**Work required**:
Only the lines holding "When" are wanted; find them in the listing and return each one.

**Data supplied**:
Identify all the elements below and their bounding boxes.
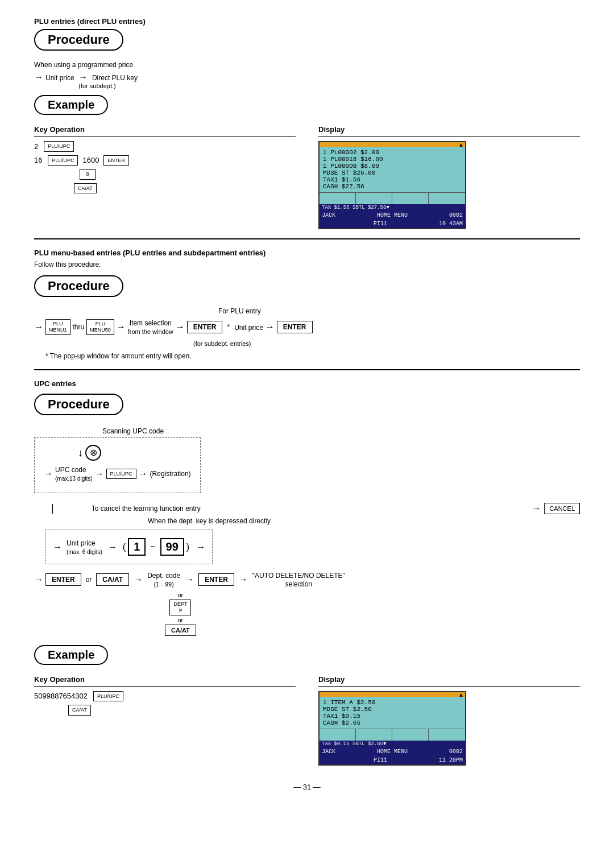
- num-2: 2: [34, 142, 38, 151]
- section-plu-menu: PLU menu-based entries (PLU entries and …: [34, 249, 580, 360]
- enter-btn-3[interactable]: ENTER: [277, 321, 313, 333]
- num-99: 99: [160, 538, 184, 556]
- upc-flow-diagram: Scanning UPC code ↓ ⊗ → UPC code (max.13…: [34, 427, 580, 636]
- key-8[interactable]: 8: [80, 169, 96, 180]
- key-row-3: 8: [80, 169, 96, 180]
- arrow-9: →: [53, 542, 62, 552]
- procedure-flow-2: For PLU entry → PLU MENU1 thru PLU MENU5…: [34, 307, 580, 360]
- plu-direct-heading: PLU entries (direct PLU entries): [34, 17, 580, 26]
- max13-label: (max.13 digits): [55, 476, 93, 482]
- cancel-btn[interactable]: CANCEL: [544, 503, 580, 514]
- unit-price-3-label: Unit price: [67, 539, 96, 547]
- display-row-4: MDSE ST $26.00: [323, 170, 462, 176]
- display-screen-1: ▲ 1 PL00002 $2.00 1 PL00016 $16.00 1 PL0…: [318, 141, 466, 229]
- thru-text: thru: [73, 323, 85, 331]
- arrow-12: →: [134, 574, 143, 585]
- procedure-flow-1: When using a programmed price → Unit pri…: [34, 61, 580, 89]
- display-footer-2b: PI11 11 20PM: [320, 756, 465, 764]
- grid-cell-4: [429, 193, 465, 204]
- dept-flow: → ENTER or CA/AT → Dept. code (1 - 99) →…: [34, 571, 580, 588]
- dept-hash-btn[interactable]: DEPT #: [169, 600, 191, 615]
- caat-btn-2[interactable]: CA/AT: [165, 625, 196, 636]
- display-row-5: TAX1 $1.56: [323, 176, 462, 183]
- key-row-2: 16 PLU/UPC 1600 ENTER: [34, 155, 129, 166]
- arrow-enter-start: →: [34, 574, 43, 585]
- key-row-4: CA/AT: [74, 183, 97, 194]
- enter-btn-2[interactable]: ENTER: [187, 321, 223, 333]
- key-op-content-1: 2 PLU/UPC 16 PLU/UPC 1600 ENTER 8 CA/AT: [34, 141, 296, 193]
- scanning-upc-label: Scanning UPC code: [102, 427, 164, 435]
- display-row-6: CASH $27.56: [323, 183, 462, 190]
- num-1600: 1600: [82, 156, 99, 164]
- upc-code-label: UPC code: [55, 466, 86, 474]
- grid-cell-2: [356, 193, 392, 204]
- enter-key-1[interactable]: ENTER: [103, 155, 129, 166]
- arrow-right-2: →: [78, 72, 88, 82]
- arrow-5: →: [265, 322, 275, 332]
- vertical-bar-1: |: [51, 502, 54, 514]
- registration-label: (Registration): [150, 470, 191, 478]
- display-content-1: 1 PL00002 $2.00 1 PL00016 $16.00 1 PL000…: [320, 147, 465, 192]
- grid2-cell-4: [429, 729, 465, 741]
- arrow-6: →: [44, 469, 53, 479]
- section-upc: UPC entries Procedure Scanning UPC code …: [34, 379, 580, 636]
- plu-menu-flow-block: → PLU MENU1 thru PLU MENU50 → Item selec…: [34, 319, 580, 336]
- scan-icon: ⊗: [85, 445, 101, 461]
- display-grid-1: [320, 192, 465, 204]
- display-orange-bar-1: ▲: [320, 142, 465, 147]
- or-text-2: or: [178, 592, 184, 598]
- section-example-2: Example Key Operation 5099887654302 PLU/…: [34, 645, 580, 766]
- plu-upc-key-1[interactable]: PLU/UPC: [44, 141, 74, 152]
- display-row-3: 1 PL00008 $8.00: [323, 163, 462, 170]
- arrow-14: →: [239, 574, 248, 585]
- enter-btn-5[interactable]: ENTER: [198, 573, 234, 586]
- follow-procedure-text: Follow this procedure:: [34, 261, 580, 268]
- unit-price-label: Unit price: [45, 74, 74, 82]
- divider-1: [34, 238, 580, 239]
- arrow-7: →: [95, 469, 104, 479]
- when-using-text: When using a programmed price: [34, 61, 580, 69]
- num-1: 1: [128, 538, 146, 556]
- key-operation-col-2: Key Operation 5099887654302 PLU/UPC CA/A…: [34, 675, 296, 766]
- key-row-5: 5099887654302 PLU/UPC: [34, 691, 123, 702]
- for-subdept-entries-label: (for subdept. entries): [193, 340, 251, 347]
- for-subdept-label: (for subdept.): [78, 82, 115, 89]
- asterisk-note: *: [227, 323, 230, 331]
- example-1-section: Key Operation 2 PLU/UPC 16 PLU/UPC 1600 …: [34, 125, 580, 229]
- plu-menu50-key[interactable]: PLU MENU50: [86, 319, 114, 335]
- procedure-box-2: Procedure: [34, 275, 123, 297]
- plu-upc-key-2[interactable]: PLU/UPC: [48, 155, 78, 166]
- direct-plu-key-label: Direct PLU key: [92, 74, 138, 82]
- arrow-11: →: [196, 542, 205, 552]
- enter-btn-4[interactable]: ENTER: [45, 573, 81, 586]
- caat-key-2[interactable]: CA/AT: [68, 705, 91, 716]
- dept-range-label: (1 - 99): [154, 581, 173, 588]
- page-number: — 31 —: [34, 783, 580, 791]
- plu-upc-key-3[interactable]: PLU/UPC: [106, 469, 136, 480]
- dept-code-label: Dept. code: [147, 572, 180, 580]
- arrow-4: →: [176, 322, 185, 332]
- plu-menu1-key[interactable]: PLU MENU1: [45, 319, 70, 335]
- max6-label: (max. 6 digits): [67, 549, 102, 555]
- display-content-2: 1 ITEM A $2.50 MDSE ST $2.50 TAX1 $0.15 …: [320, 697, 465, 729]
- plu-upc-key-4[interactable]: PLU/UPC: [93, 691, 123, 702]
- display-row-2: 1 PL00016 $16.00: [323, 156, 462, 163]
- display-screen-2: ▲ 1 ITEM A $2.50 MDSE ST $2.50 TAX1 $0.1…: [318, 691, 466, 766]
- grid-cell-3: [392, 193, 429, 204]
- arrow-3: →: [117, 322, 126, 332]
- divider-2: [34, 369, 580, 370]
- caat-btn-1[interactable]: CA/AT: [96, 573, 129, 586]
- display-tax-row-1: TAX $1.56 SBTL $27.56▼: [320, 204, 465, 211]
- caat-key-1[interactable]: CA/AT: [74, 183, 97, 194]
- arrow-8: →: [139, 469, 148, 479]
- display-grid-2: [320, 729, 465, 741]
- popup-note: * The pop-up window for amount entry wil…: [45, 352, 580, 360]
- display-header-label-2: Display: [318, 675, 580, 687]
- key-op-header-2: Key Operation: [34, 675, 296, 687]
- d2-row-3: TAX1 $0.15: [323, 713, 462, 720]
- item-selection-label: Item selection: [130, 319, 172, 327]
- or-text: or: [86, 576, 92, 584]
- close-paren: ): [186, 542, 189, 552]
- for-plu-entry-label: For PLU entry: [218, 307, 261, 315]
- display-col-1: Display ▲ 1 PL00002 $2.00 1 PL00016 $16.…: [318, 125, 580, 229]
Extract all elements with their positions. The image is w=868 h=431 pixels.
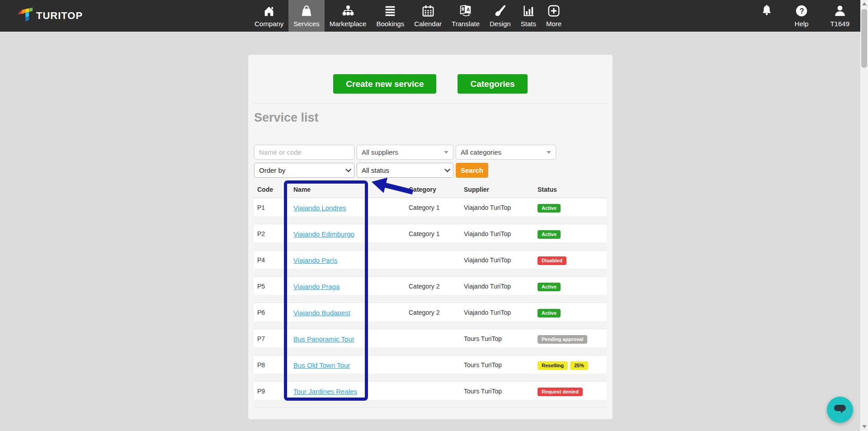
service-name-link[interactable]: Bus Panoramic Tour <box>293 335 354 343</box>
cell-category: Category 2 <box>406 277 461 303</box>
chevron-down-icon <box>547 151 551 154</box>
table-row: P8 Bus Old Town Tour Tours TuriTop Resel… <box>254 355 607 382</box>
scrollbar-up-arrow[interactable] <box>862 2 867 5</box>
paintbrush-icon <box>493 4 507 18</box>
status-badge: Active <box>538 309 561 317</box>
table-row: P1 Viajando Londres Category 1 Viajando … <box>254 198 607 224</box>
col-header-code: Code <box>254 183 290 198</box>
bell-icon <box>760 4 773 17</box>
scrollbar-down-arrow[interactable] <box>862 425 867 428</box>
cell-code: P2 <box>254 224 290 250</box>
toolbar: Create new service Categories <box>248 74 613 94</box>
cell-code: P4 <box>254 251 290 276</box>
svg-text:?: ? <box>800 7 804 15</box>
status-badge: Active <box>538 283 561 291</box>
nav-item-marketplace[interactable]: Marketplace <box>325 0 372 32</box>
turitop-logo-icon <box>17 6 33 26</box>
categories-dropdown[interactable]: All categories <box>456 145 556 160</box>
turitop-logo[interactable]: TURITOP <box>17 6 83 26</box>
cell-supplier: Tours TuriTop <box>461 382 534 407</box>
home-icon <box>262 4 276 18</box>
list-icon <box>383 4 397 18</box>
cell-supplier: Viajando TuriTop <box>461 277 534 303</box>
service-name-link[interactable]: Bus Old Town Tour <box>293 361 350 369</box>
cell-supplier: Viajando TuriTop <box>461 251 534 276</box>
create-new-service-button[interactable]: Create new service <box>333 74 436 94</box>
table-row: P9 Tour Jardines Reales Tours TuriTop Re… <box>254 382 607 408</box>
nav-item-more[interactable]: More <box>541 0 566 32</box>
status-badge: Request denied <box>538 388 583 396</box>
chevron-down-icon <box>345 166 351 172</box>
table-header: Code Name Category Supplier Status <box>254 183 607 198</box>
col-header-name: Name <box>290 183 406 198</box>
shopping-bag-icon <box>300 4 313 18</box>
chat-bubble-icon <box>833 403 847 417</box>
notifications-button[interactable] <box>755 0 778 32</box>
status-select[interactable]: All status <box>357 163 453 178</box>
cell-supplier: Viajando TuriTop <box>461 198 534 224</box>
service-name-link[interactable]: Viajando Edimburgo <box>293 230 354 238</box>
cell-code: P5 <box>254 277 290 303</box>
chevron-down-icon <box>444 166 450 172</box>
name-or-code-input[interactable] <box>254 145 354 160</box>
service-name-link[interactable]: Viajando Londres <box>293 204 346 212</box>
cell-code: P9 <box>254 382 290 407</box>
page-title: Service list <box>254 111 319 125</box>
service-list-card: Create new service Categories Service li… <box>248 55 613 419</box>
cell-code: P7 <box>254 329 290 355</box>
nav-item-stats[interactable]: Stats <box>516 0 541 32</box>
cell-supplier: Tours TuriTop <box>461 355 534 381</box>
cell-code: P6 <box>254 303 290 329</box>
translate-icon: A <box>459 4 472 18</box>
cell-category <box>406 355 461 381</box>
nav-item-calendar[interactable]: Calendar <box>409 0 447 32</box>
cell-category <box>406 251 461 276</box>
cell-supplier: Tours TuriTop <box>461 329 534 355</box>
col-header-supplier: Supplier <box>461 183 534 198</box>
service-name-link[interactable]: Viajando Praga <box>293 283 340 290</box>
divider <box>254 103 607 104</box>
chevron-down-icon <box>444 151 448 154</box>
status-badge: Disabled <box>538 256 566 265</box>
top-navbar: TURITOP Company Services <box>0 0 868 32</box>
service-name-link[interactable]: Viajando París <box>293 256 337 264</box>
status-badge: Active <box>538 204 561 213</box>
status-badge: Reselling <box>538 361 568 370</box>
sitemap-icon <box>341 4 355 18</box>
table-row: P2 Viajando Edimburgo Category 1 Viajand… <box>254 224 607 251</box>
service-table: Code Name Category Supplier Status P1 Vi… <box>254 183 607 408</box>
service-name-link[interactable]: Viajando Budapest <box>293 309 350 317</box>
table-row: P4 Viajando París Viajando TuriTop Disab… <box>254 251 607 277</box>
categories-button[interactable]: Categories <box>458 74 527 94</box>
service-name-link[interactable]: Tour Jardines Reales <box>293 388 357 395</box>
cell-category <box>406 382 461 407</box>
order-by-select[interactable]: Order by <box>254 163 354 178</box>
svg-text:A: A <box>467 7 470 12</box>
cell-category <box>406 329 461 355</box>
user-menu[interactable]: T1649 <box>825 0 854 32</box>
nav-item-company[interactable]: Company <box>250 0 288 32</box>
search-button[interactable]: Search <box>456 163 488 178</box>
nav-item-translate[interactable]: A Translate <box>447 0 485 32</box>
status-badge: Pending approval <box>538 335 587 344</box>
table-row: P5 Viajando Praga Category 2 Viajando Tu… <box>254 277 607 303</box>
help-button[interactable]: ? Help <box>790 0 814 32</box>
cell-category: Category 2 <box>406 303 461 329</box>
plus-icon <box>547 4 561 18</box>
nav-item-design[interactable]: Design <box>485 0 516 32</box>
col-header-category: Category <box>406 183 461 198</box>
user-icon <box>833 4 847 18</box>
cell-supplier: Viajando TuriTop <box>461 303 534 329</box>
nav-item-bookings[interactable]: Bookings <box>371 0 409 32</box>
nav-item-services[interactable]: Services <box>288 0 325 32</box>
chat-widget-button[interactable] <box>827 397 853 423</box>
help-icon: ? <box>795 4 808 18</box>
page-scrollbar <box>860 0 868 431</box>
logo-text: TURITOP <box>36 10 83 22</box>
table-row: P7 Bus Panoramic Tour Tours TuriTop Pend… <box>254 329 607 355</box>
main-nav: Company Services <box>250 0 566 32</box>
scrollbar-thumb[interactable] <box>861 9 867 68</box>
cell-code: P8 <box>254 355 290 381</box>
suppliers-dropdown[interactable]: All suppliers <box>357 145 453 160</box>
status-extra-badge: 25% <box>570 361 588 370</box>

**Result for this exercise**:
- procedure-flow-1: When using a programmed price → Unit pri…: [34, 61, 580, 89]
- when-using-text: When using a programmed price: [34, 61, 580, 69]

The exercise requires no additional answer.